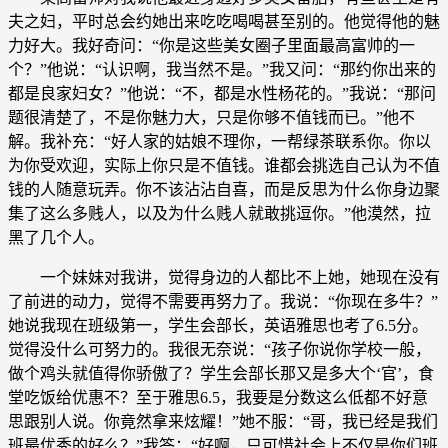
夫之妇，平时总会约她出来吃吃喝喝甚至别的。他觉得他的魅
力好大。我好奇问：“你是这些美女圈子里面最高富帅的一
个？”他说：“认识啊，我当然不是。”我又问：“那约你出来的
都是良家妇女？”他说：“不，都是水性杨花的。”我说：“那问
题很清楚了，不是你魅力大，只是你够不值钱而已。”他不
解。我补充：“好人家的姑娘不理你，一帮绿茶联系你。你以
为你受欢迎，实际上你只是不值钱。谁都会挑选自己认为不值
钱的人随意玩弄。你不该沾沾自喜，而是反思为什么你身边聚
集了这么多贱人，以及为什么贱人就敢挑逗你。”他漠然，拉
黑了几个人。
一个妹妹对我讲，觉得身边的人都比不上她，她现在没有
了前进的动力，觉得不需要再努力了。我说：“你现在多牛？”
她说我现在班级第一，学生会部长，英语雅思也考了6.5分。
觉得没什么可努力的。我很无奈说：“孩子你说你学校一般，
做个鸡头就值得你骄傲了？学生会部长那又是多大个‘官’，食
堂吃饭给优惠不？至于雅思6.5，我要是分数这么低都不好意
思跟别人说。你竟然拿来炫耀！”她不服：“哥，我已经是我们
班最优秀的好么？”我答：“好啊，只可惜社会上不仅是你们班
+--
Work item –
Reproduce the material in full, word for word, and omit the pictures.

Response to the task –
夫之妇，平时总会约她出来吃吃喝喝甚至别的。他觉得他的魅
力好大。我好奇问：“你是这些美女圈子里面最高富帅的一
个？”他说：“认识啊，我当然不是。”我又问：“那约你出来的
都是良家妇女？”他说：“不，都是水性杨花的。”我说：“那问
题很清楚了，不是你魅力大，只是你够不值钱而已。”他不
解。我补充：“好人家的姑娘不理你，一帮绿茶联系你。你以
为你受欢迎，实际上你只是不值钱。谁都会挑选自己认为不值
钱的人随意玩弄。你不该沾沾自喜，而是反思为什么你身边聚
集了这么多贱人，以及为什么贱人就敢挑逗你。”他漠然，拉
黑了几个人。
一个妹妹对我讲，觉得身边的人都比不上她，她现在没有
了前进的动力，觉得不需要再努力了。我说：“你现在多牛？”
她说我现在班级第一，学生会部长，英语雅思也考了6.5分。
觉得没什么可努力的。我很无奈说：“孩子你说你学校一般，
做个鸡头就值得你骄傲了？学生会部长那又是多大个‘官’，食
堂吃饭给优惠不？至于雅思6.5，我要是分数这么低都不好意
思跟别人说。你竟然拿来炫耀！”她不服：“哥，我已经是我们
班最优秀的好么？”我答：“好啊，只可惜社会上不仅是你们班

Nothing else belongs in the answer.